# running cable



## Russell (Oct 11, 2007)

If i am running cable below the floor boards of the ground floor - so you can see the foundation cavity underneath, can cables be run free or do they need to be fixed (if so how?) or even taken through the joists? Thanks Russell.


----------



## TOOL_5150 (Aug 27, 2007)

You can run romex under a house in the 'crawl space' as long as you fasten them to the joists so that they meet code [staple NM cable 3.5', MC 6', etc..] and when you run NM cable you need to run it so that it will not be damaged.
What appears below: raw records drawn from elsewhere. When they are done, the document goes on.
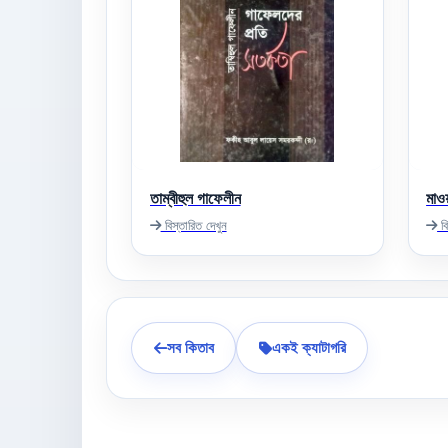
তাম্বীহুল গাফেলীন
মাও
বিস্তারিত দেখুন
বি
সব কিতাব
একই ক্যাটাগরি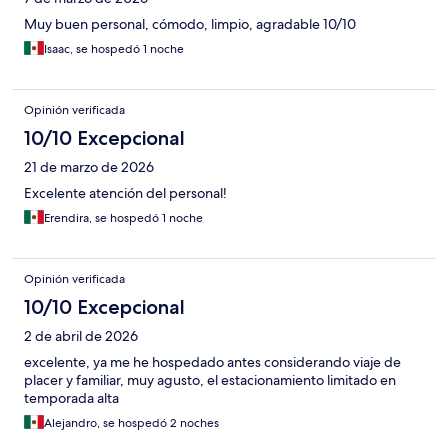
Muy buen personal, cómodo, limpio, agradable 10/10
Isaac, se hospedó 1 noche
Opinión verificada
10/10 Excepcional
21 de marzo de 2026
Excelente atención del personal!
Erendira, se hospedó 1 noche
Opinión verificada
10/10 Excepcional
2 de abril de 2026
excelente, ya me he hospedado antes considerando viaje de
placer y familiar, muy agusto, el estacionamiento limitado en
temporada alta
Alejandro, se hospedó 2 noches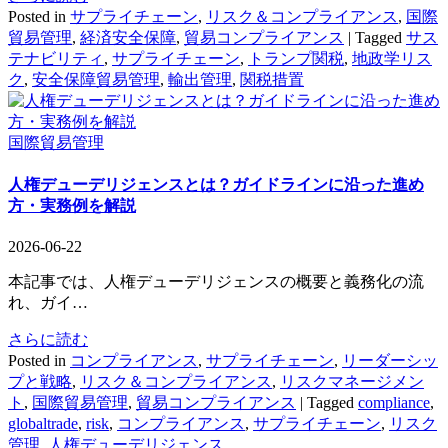
Posted in
サプライチェーン
,
リスク＆コンプライアンス
,
国際
貿易管理
,
経済安全保障
,
貿易コンプライアンス
|
Tagged
サス
テナビリティ
,
サプライチェーン
,
トランプ関税
,
地政学リス
ク
,
安全保障貿易管理
,
輸出管理
,
関税措置
国際貿易管理
人権デューデリジェンスとは？ガイドラインに沿った進め
方・実務例を解説
2026-06-22
本記事では、人権デューデリジェンスの概要と義務化の流
れ、ガイ…
さらに読む
Posted in
コンプライアンス
,
サプライチェーン
,
リーダーシッ
プと戦略
,
リスク＆コンプライアンス
,
リスクマネージメン
ト
,
国際貿易管理
,
貿易コンプライアンス
|
Tagged
compliance
,
globaltrade
,
risk
,
コンプライアンス
,
サプライチェーン
,
リスク
管理
,
人権デューデリジェンス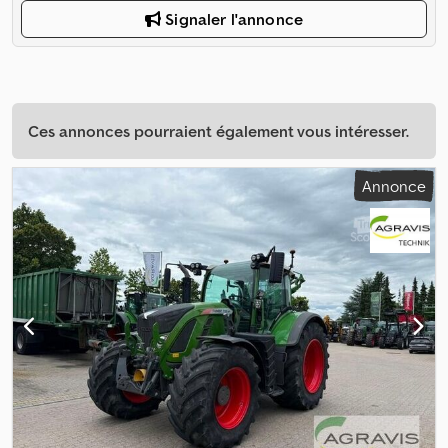
Signaler l'annonce
Ces annonces pourraient également vous intéresser.
Annonce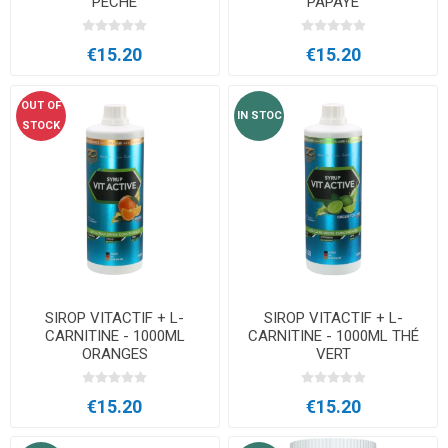
PÊCHE
PAPAYE
€15.20
€15.20
OUT OF
IN STOC
STOCK
SIROP VITACTIF + L-
SIROP VITACTIF + L-
CARNITINE - 1000ML
CARNITINE - 1000ML THÉ
ORANGES
VERT
€15.20
€15.20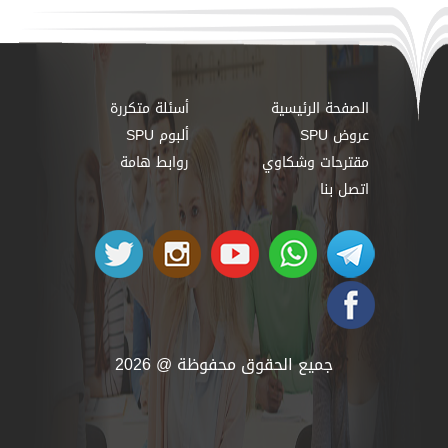
الصفحة الرئيسية
أسئلة متكررة
عروض SPU
ألبوم SPU
مقترحات وشكاوي
روابط هامة
اتصل بنا
جميع الحقوق محفوظة @ 2026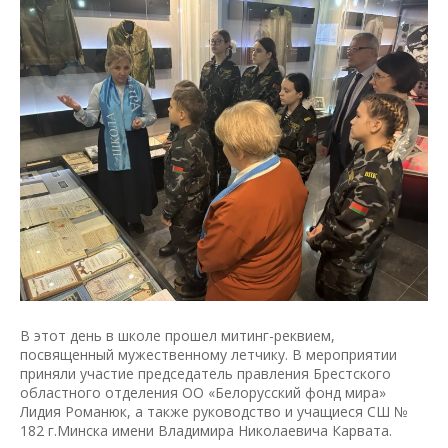
В этот день в школе прошел митинг-реквием,
посвященный мужественному летчику. В мероприятии
приняли участие председатель правления Брестского
областного отделения ОО «Белорусский фонд мира»
Лидия Романюк, а также руководство и учащиеся СШ №
182 г.Минска имени Владимира Николаевича Карвата.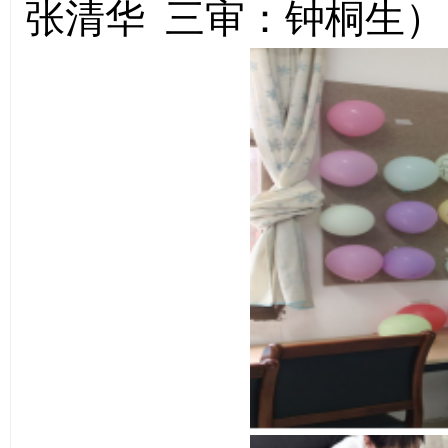
张清华
三审：钟桐生）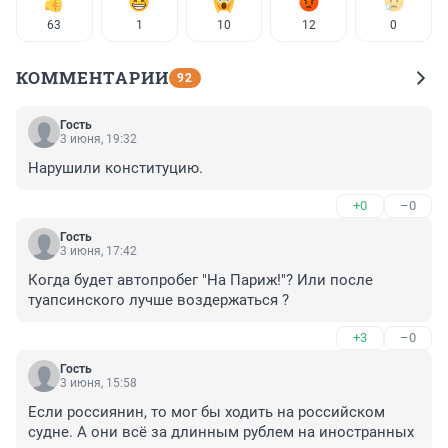
63
1
10
12
0
КОММЕНТАРИИ
92
Гость
3 июня, 19:32
Нарушили конституцию.
+0
–0
Гость
3 июня, 17:42
Когда будет автопробег "На Париж!"? Или после 
туапсинского лучше воздержаться ?
+3
–0
Гость
3 июня, 15:58
Если россиянин, то мог бы ходить на российском 
судне. А они всё за длинным рублем на иностранных 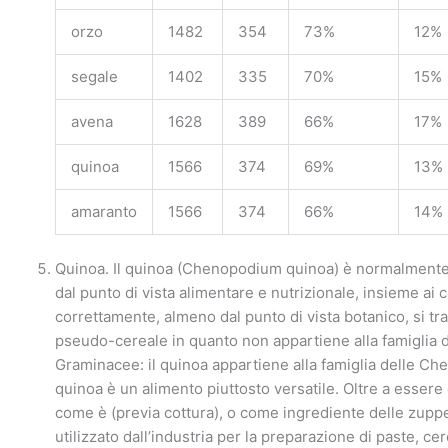
orzo
1482
354
73%
12%
segale
1402
335
70%
15%
avena
1628
389
66%
17%
quinoa
1566
374
69%
13%
amaranto
1566
374
66%
14%
Quinoa. Il quinoa (Chenopodium quinoa) è normalmente 
dal punto di vista alimentare e nutrizionale, insieme ai c
correttamente, almeno dal punto di vista botanico, si tra
pseudo-cereale in quanto non appartiene alla famiglia d
Graminacee: il quinoa appartiene alla famiglia delle Ch
quinoa è un alimento piuttosto versatile. Oltre a esser
come è (previa cottura), o come ingrediente delle zupp
utilizzato dall’industria per la preparazione di paste, ce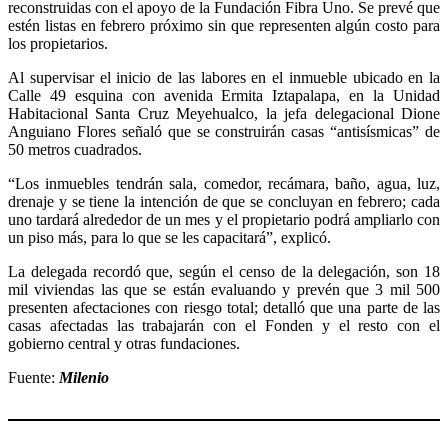
reconstruidas con el apoyo de la Fundación Fibra Uno. Se prevé que
estén listas en febrero próximo sin que representen algún costo para
los propietarios.
Al supervisar el inicio de las labores en el inmueble ubicado en la
Calle 49 esquina con avenida Ermita Iztapalapa, en la Unidad
Habitacional Santa Cruz Meyehualco, la jefa delegacional Dione
Anguiano Flores señaló que se construirán casas “antisísmicas” de
50 metros cuadrados.
“Los inmuebles tendrán sala, comedor, recámara, baño, agua, luz,
drenaje y se tiene la intención de que se concluyan en febrero; cada
uno tardará alrededor de un mes y el propietario podrá ampliarlo con
un piso más, para lo que se les capacitará”, explicó.
La delegada recordó que, según el censo de la delegación, son 18
mil viviendas las que se están evaluando y prevén que 3 mil 500
presenten afectaciones con riesgo total; detalló que una parte de las
casas afectadas las trabajarán con el Fonden y el resto con el
gobierno central y otras fundaciones.
Fuente:
Milenio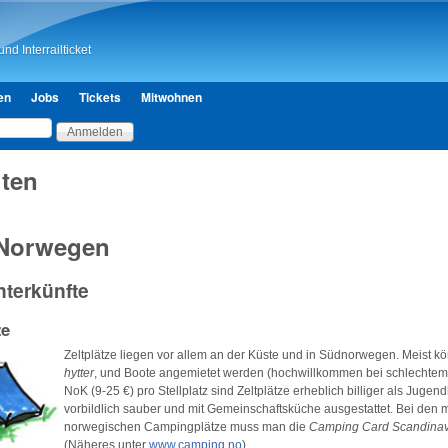
Direkt zum Inhalt
nd Interrailticket
en
Jobs
Tickets
Mitwohnen
ten
 Norwegen
nterkünfte
ze
Zeltplätze liegen vor allem an der Küste und in Südnorwegen. Meist kö
hytter
, und Boote angemietet werden (hochwillkommen bei schlechtem 
NoK (9-25 €) pro Stellplatz sind Zeltplätze erheblich billiger als Juge
vorbildlich sauber und mit Gemeinschaftsküche ausgestattet. Bei den 
norwegischen Campingplätze muss man die
Camping Card Scandinav
(Näheres unter
www.camping.no
).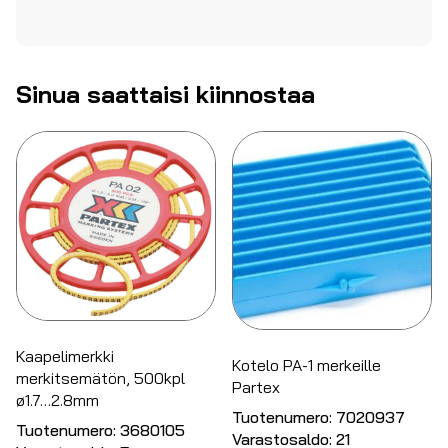
Sinua saattaisi kiinnostaa
Kaapelimerkki
Kotelo PA-1 merkeille
merkitsemätön, 500kpl
Partex
ø1.7…2.8mm
Tuotenumero:
7020937
Tuotenumero:
3680105
Varastosaldo:
21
I prefer to drill the joists, but running them along the joists works as well, just dont staple them to the bottom of the joist. if you are running 8/3 or 6/2 cable [I think those are the sizes] you do not need to protect them from damage and they can be stapled directly to the bottom of the joists.

~Matt


----------



## chrisb271 (Jul 6, 2007)

I have seen the joists drilled on ground floor rooms Russell but most of the houses i have inspected have the cables clipped either to the joists,side walls or on strips of wood.
I always put my cable in lengths of 20-25mm conduit secured to the joists or whatever suitable.
In the 16th Edition ( electricians code ) it says that the cable must be supported at regular intervals.

Chris


----------